Promotion and early reception 
In October 2021, TMTG published a document outlining the Truth Social platform, citing a poll saying one-third of the U.S. population polled had stated they would use a social media platform endorsed by Trump. On October 20, TMTG issued a press release announcing the platform would have its public launch in "the first quarter of 2022." It was slated to enter limited beta for Apple iOS in November 2021, and though it did not meet this schedule for its beta testing, Trump claimed in December 2021 "invited guests" were already using the beta system.

Hours after the press release, a person identifying themselves as a part of the hacker collective Anonymous used Shodan to discover domains related to the company, eventually locating what appeared to be a publicly-accessible mobile beta of the service. The URL, which permitted users to sign up and use the platform, was leaked across social media. Users began trolling, creating parody accounts, and posting rants and memes. Users were able to sign up with usernames of high-profile individuals including Trump, Mike Pence, and Jack Dorsey. The link was later taken offline.

Reactions 
The New York Times described Truth Social as an addition to the field of already-existing alt-tech platforms.  BBC journalist James Clayton stated the platform could be a more successful version of other alt-tech social media platforms like Parler and Gab and is an attempt by Trump to gain his "megaphone" back. Gettr CEO Jason Miller, a former Trump advisor, praised Truth Social and said the platform will cause Facebook and Twitter to "lose even more market share". Gab said in a statement it supports Truth Social and users of Gab can follow Trump on his reserved Gab account.

Among critical reactions, Chris Cillizza of CNN wrote that the platform was doomed to fail. Noah Berlatsky, writing for The Independent, described it as a "potential threat to democracy". The Forward raised concerns of antisemitism becoming prominent on the platform, noting similar platforms have become known for hosting antisemitic content, such as Parler, Gab, and Telegram. Rolling Stone observed that while Truth Social promises to be an open and free platform, Truth Social's terms of service include a clause stating users cannot disparage the service. The New York Times expressed skepticism about whether Truth Social would be able to compete effectively against rival services.

Platform

Personnel 

Truth Social is run by Trump Media & Technology Group, and headed by Devin Nunes. In 2022, Talking Points Memo stated Nunes' remuneration was $750,000 per year. Other senior employees included chief of technology Josh Adams and chief of product development Billy Boozer, who both subsequently left the company.

The company's headquarters are in Sarasota, Florida. The company was reported to have about 40 employees in March 2022.

Software 
Truth Social is modeled heavily after Twitter; users are able to make posts ("Truths", similar to tweets) and share other users' posts ("ReTruths", similar to retweets). The Truth Social platform uses a custom version of the free and open-source social network hosting software Mastodon as its backend, which omits several features, including polls and post visibility options.

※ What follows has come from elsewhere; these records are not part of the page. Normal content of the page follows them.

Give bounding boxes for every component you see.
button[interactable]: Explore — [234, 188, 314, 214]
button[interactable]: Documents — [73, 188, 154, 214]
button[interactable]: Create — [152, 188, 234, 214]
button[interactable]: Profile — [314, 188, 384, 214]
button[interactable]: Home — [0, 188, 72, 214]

The platform uses the Soapbox frontend, usually used with the Pleroma system, instead of Mastodon's native frontend. TMTG has advertised for developers with skills in using Elixir, the programming language used to build Pleroma.

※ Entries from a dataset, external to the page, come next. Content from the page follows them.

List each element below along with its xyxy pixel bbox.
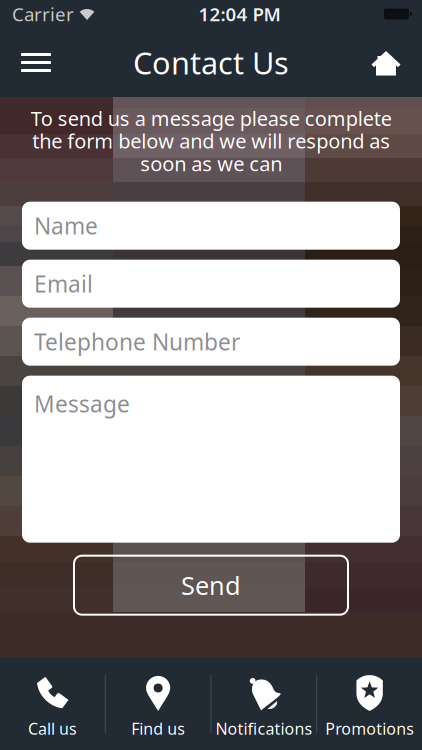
staticText: Telephone Number bbox=[34, 327, 240, 357]
staticText: Message bbox=[34, 389, 130, 419]
button[interactable]: Promotions bbox=[317, 658, 422, 750]
staticText: Call us bbox=[28, 718, 77, 739]
button[interactable]: Call us bbox=[0, 658, 105, 750]
button[interactable]: Find us bbox=[106, 658, 211, 750]
button[interactable]: Email bbox=[22, 260, 400, 308]
staticText: Send bbox=[181, 568, 241, 602]
staticText: Find us bbox=[131, 718, 185, 739]
button[interactable]: Telephone Number bbox=[22, 318, 400, 366]
staticText: Promotions bbox=[325, 718, 414, 739]
button[interactable]: Notifications bbox=[212, 658, 316, 750]
staticText: Name bbox=[34, 211, 98, 241]
button[interactable]: Message bbox=[22, 376, 400, 543]
staticText: Notifications bbox=[215, 718, 312, 739]
button[interactable]: Home bbox=[358, 28, 414, 97]
button[interactable]: Send bbox=[74, 556, 348, 615]
staticText: To send us a message please complete the… bbox=[30, 105, 392, 177]
button[interactable]: Menu bbox=[8, 28, 64, 97]
staticText: 12:04 PM bbox=[198, 2, 280, 26]
staticText: Carrier bbox=[12, 2, 74, 26]
button[interactable]: Name bbox=[22, 202, 400, 250]
staticText: Contact Us bbox=[133, 42, 289, 83]
staticText: Email bbox=[34, 269, 93, 299]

On October 21, 2021, the Software Freedom Conservancy group stated they suspected Truth Social had violated Mastodon's AGPLv3 license by not offering its source code to all users. The Mastodon developers then formally requested that Truth Social comply with the terms of the software license, with Truth Social publishing its source code as a ZIP file on the website on November 12, 2021. On February 22, 2022, the source code download was moved to the website's legal section. A mirror of the source code is available at GitHub, where it was uploaded by uninvolved individuals.

The service is designed for access by web browsing and as an app for both Android and Apple devices:

In May 2022, the service launched a web app for accessing the service with an Internet browser, with geographical restrictions.
On August 30, 2022, Google stated Truth Social's content moderation did not meet its standards to be available on Google Play, the default distributor of Android apps, due to violation of Google's policies prohibiting content with physical threats and incitement to violence. On October 12, 2022, Truth Social was approved for Google Play after the platform implemented stronger content moderation policies.

Infrastructure 
The Truth Social service was originally hosted on RightForge, a company aimed at providing internet hosting for conservative causes that describes itself as "The first global Internet infrastructure company committed to American principles online".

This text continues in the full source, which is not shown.